Table Compression – Order For Maximum Compression – Code Utility

David Aldridge wrote about choosing an ordering method for compressed tables here. I’ve added to his post that I’d written a simple routine to get the number of blocks, rows and space for a table when it’s ordered by each of the columns in the table so I can work out the compressability (is that a word ?) for each column and then choose the best column(s) to order my data by whether it be for maximum compressability or accessibility.

Code is available here. Feel free to use and abuse it for your own environment – usual caveats apply, i.e. what works for me may not work for you and you should test before relying on it! This example runs in a user called AE_MGMT who has the appropriate privileges to access the DBA Views in PL/SQL and also the table being assessed…you might need to play with that in your environment a little.

Execution takes 4 parameters:

TABLE OWNER Defaults to current USER
TABLE NAME Must supply this
PARTITION NAME Defaults to NULL
SAMPLE SIZE Defaults to 1,000,000

Example output:


ae_mgmt[147/13]@HOPE> exec mgmt_p_get_max_compress_order(‘SYSTEM’,’J1′,NULL,100000);
Running for TABLE: J1; SAMPLE_SIZE: 100000
Unique ID: 21112005095941
Creating MASTER Table…
Creating COLUMN Table 1:OWNER…
Creating COLUMN Table 2:OBJECT_NAME…
Creating COLUMN Table 3:SUBOBJECT_NAME…
Creating COLUMN Table 4:OBJECT_ID…
Creating COLUMN Table 5:DATA_OBJECT_ID…
Creating COLUMN Table 6:OBJECT_TYPE…
Creating COLUMN Table 7:CREATED…
Creating COLUMN Table 8:LAST_DDL_TIME…
Creating COLUMN Table 9:TIMESTAMP…
Creating COLUMN Table 10:STATUS…
Creating COLUMN Table 11:TEMPORARY…
Creating COLUMN Table 12:GENERATED…
Creating COLUMN Table 13:SECONDARY…
NAME                        COLUMN          BLOCKS ROWS  SPACE_GB
=========================== =============== ====== ===== ========
TEMP_COL_004_21112005095941 OBJECT_ID          322 99999    .0098
TEMP_COL_008_21112005095941 LAST_DDL_TIME      331 99999    .0101
TEMP_COL_007_21112005095941 CREATED            338 99999    .0103
TEMP_COL_009_21112005095941 TIMESTAMP          340 99999    .0104
TEMP_COL_002_21112005095941 OBJECT_NAME        410 99999    .0125
TEMP_COL_005_21112005095941 DATA_OBJECT_ID     427 99999     .013
TEMP_COL_011_21112005095941 TEMPORARY          433 99999    .0132
TEMP_COL_012_21112005095941 GENERATED          434 99999    .0132
TEMP_COL_010_21112005095941 STATUS             434 99999    .0132
TEMP_COL_013_21112005095941 SECONDARY          434 99999    .0132
TEMP_COL_003_21112005095941 SUBOBJECT_NAME     434 99999    .0132
TEMP_COL_001_21112005095941 OWNER              523 99999     .016
TEMP_COL_006_21112005095941 OBJECT_TYPE        532 99999    .0162

PL/SQL procedure successfully completed.

Elapsed: 00:01:17.07

So, in the above example, if I want to order the table for maximum compression I’d use OBJECT_ID to order the data by.

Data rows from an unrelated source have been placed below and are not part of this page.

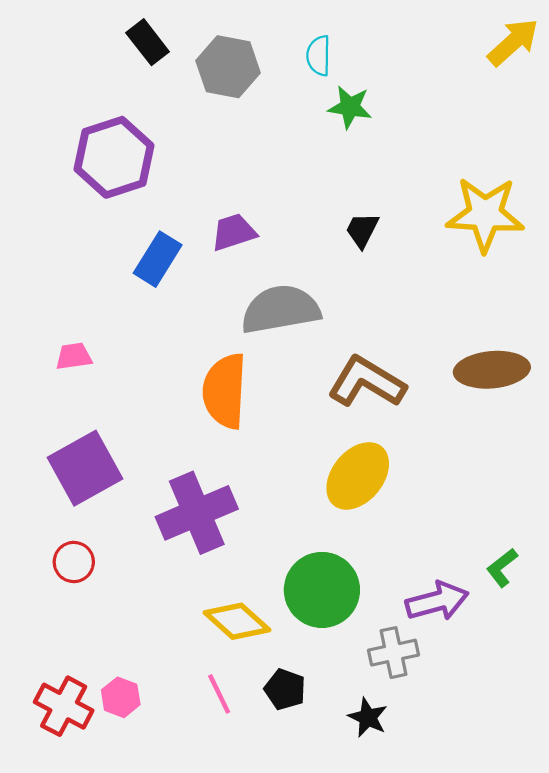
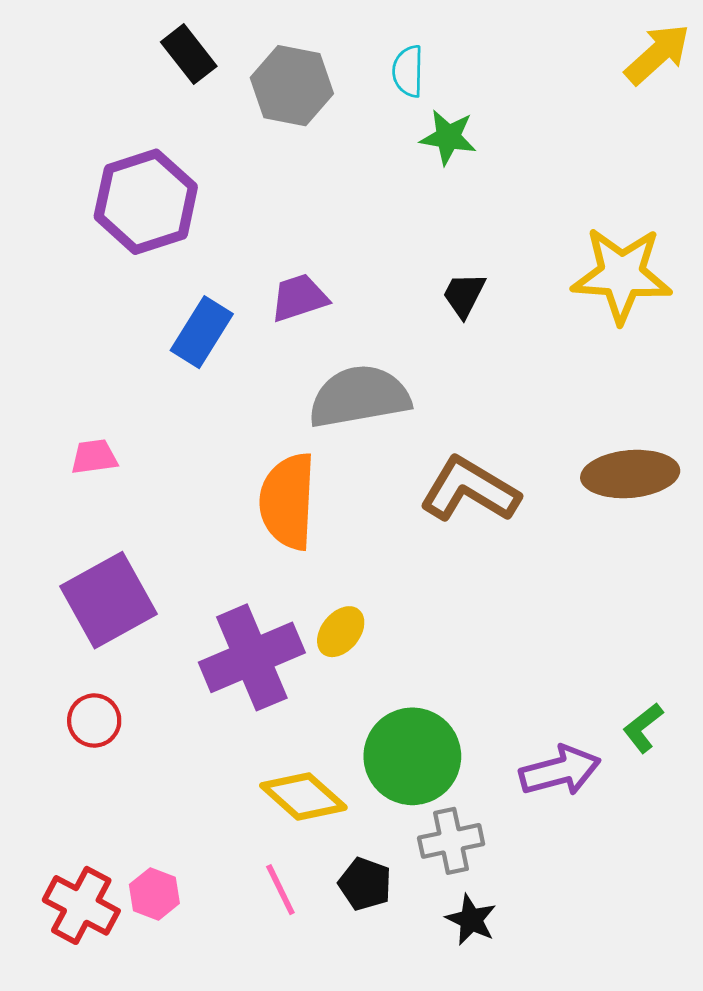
yellow ellipse: (358, 476) -> (341, 632), moved, size x0.6
gray cross: (394, 653) -> (451, 841), moved

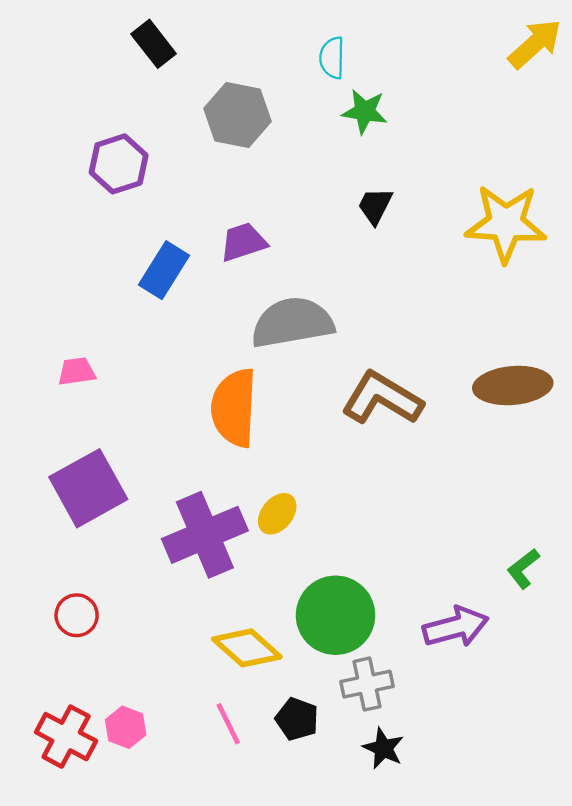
gray hexagon: (292, 86) -> (238, 115), moved
purple hexagon: (146, 202) -> (119, 164), size x0.7
black trapezoid: (464, 295) -> (375, 206), moved
red circle: (94, 721) -> (77, 615), moved
green L-shape: (643, 728) -> (523, 569), moved

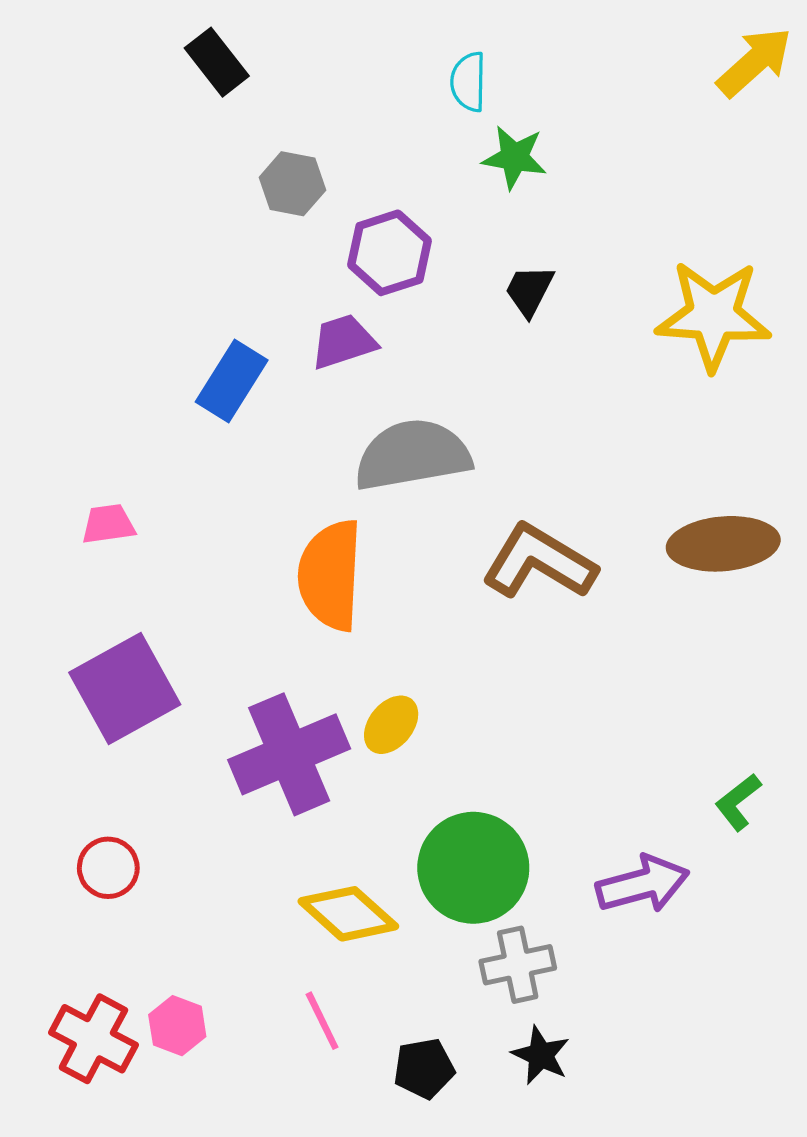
gray hexagon: (238, 115) -> (292, 184), moved, size x0.7
purple hexagon: (119, 164) -> (389, 253), moved
black pentagon: (297, 719) -> (424, 1068), moved, turned -30

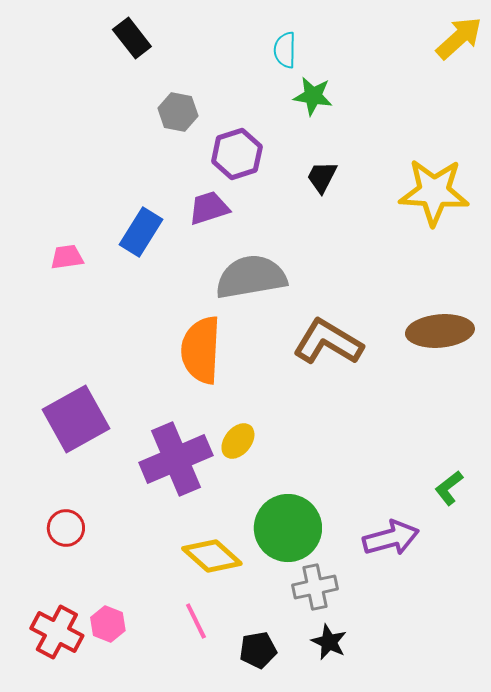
pink trapezoid: (108, 524) -> (67, 257), moved

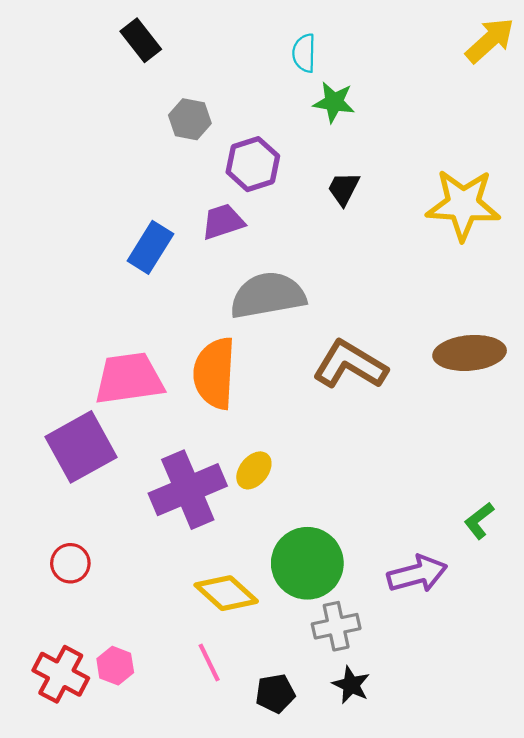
pink trapezoid: (67, 257) -> (129, 379), moved, size x2.0

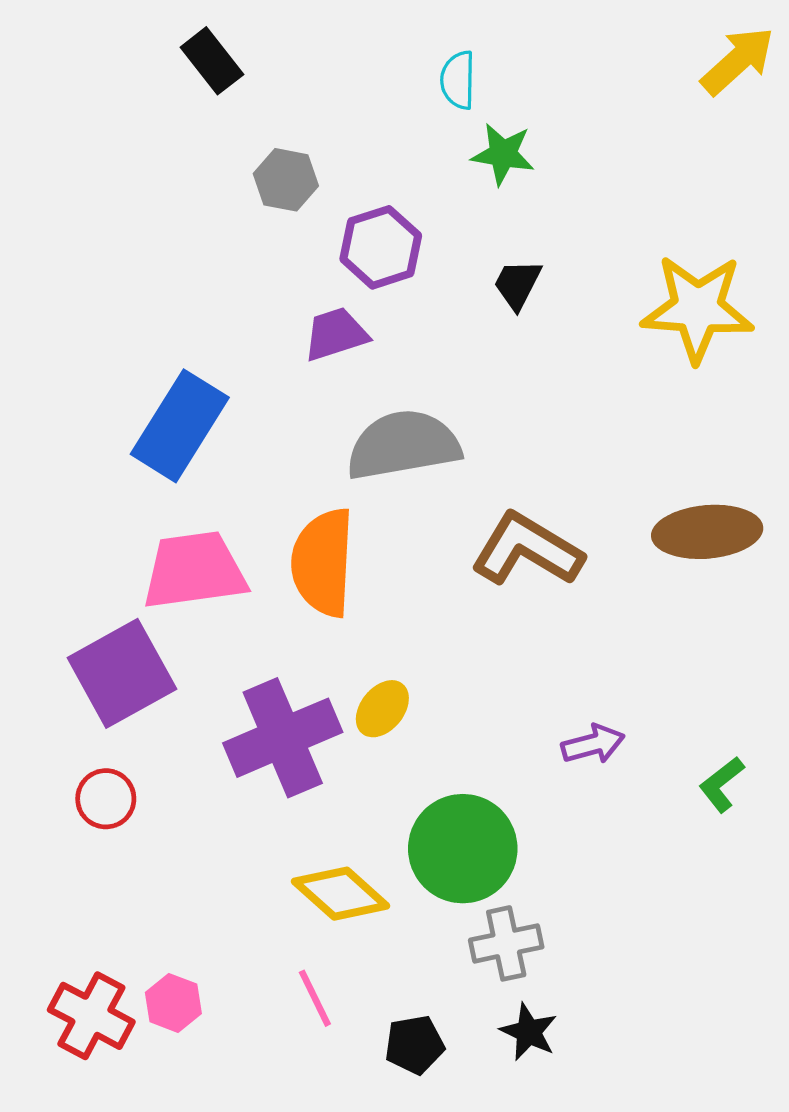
blue rectangle: (150, 247) -> (180, 426), moved, size x1.4
red circle: (70, 563) -> (106, 799), moved
purple arrow: (417, 574) -> (593, 744), moved, size x0.7

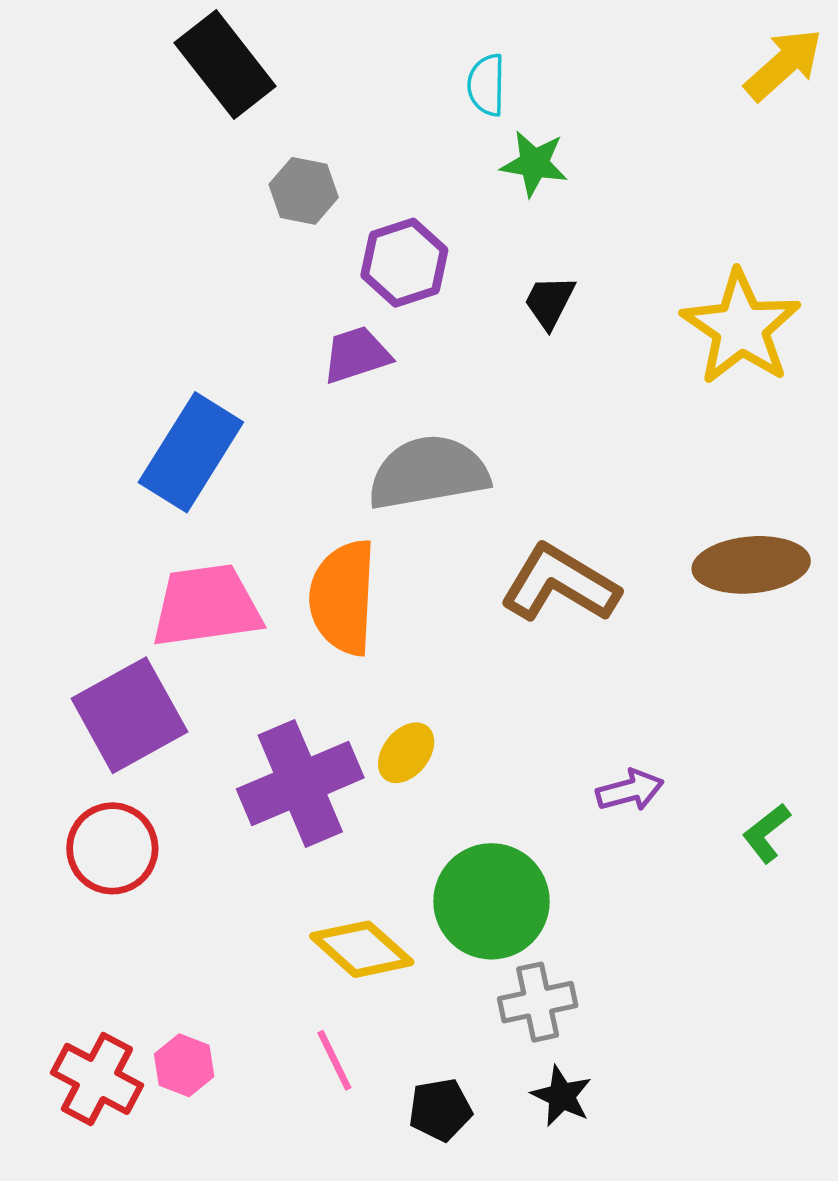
black rectangle: (212, 61) -> (225, 64), size x1.5
yellow star: (697, 308) -> (741, 327), turned 30
red circle: (106, 799) -> (112, 848), size x1.4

It only works out the compression for individual columns so combinations are not covered – you can test that individually afterwards once you’ve narrowed down the best columns – I might retest the above with ordering by combinations of the first 4 columns given the big jump in blocks from 340 on TIMESTAMP to 410 on OBJECT_NAME – starting with the first 2 columns, then adding column 3 etc.. until adding the columns has no marginal effect….pointless sorting by more and more columns that aren’t adding anything – will just take more time/resources for the sort.

Of course, as was mentioned on David’s post/link, you might want to order things to suit the access path rather than for maximum compression – your mileage may vary. I built it for work on a fact table where I wanted maximum compression and where the access path would generally be either a partition/full scan or one of several equally common access paths.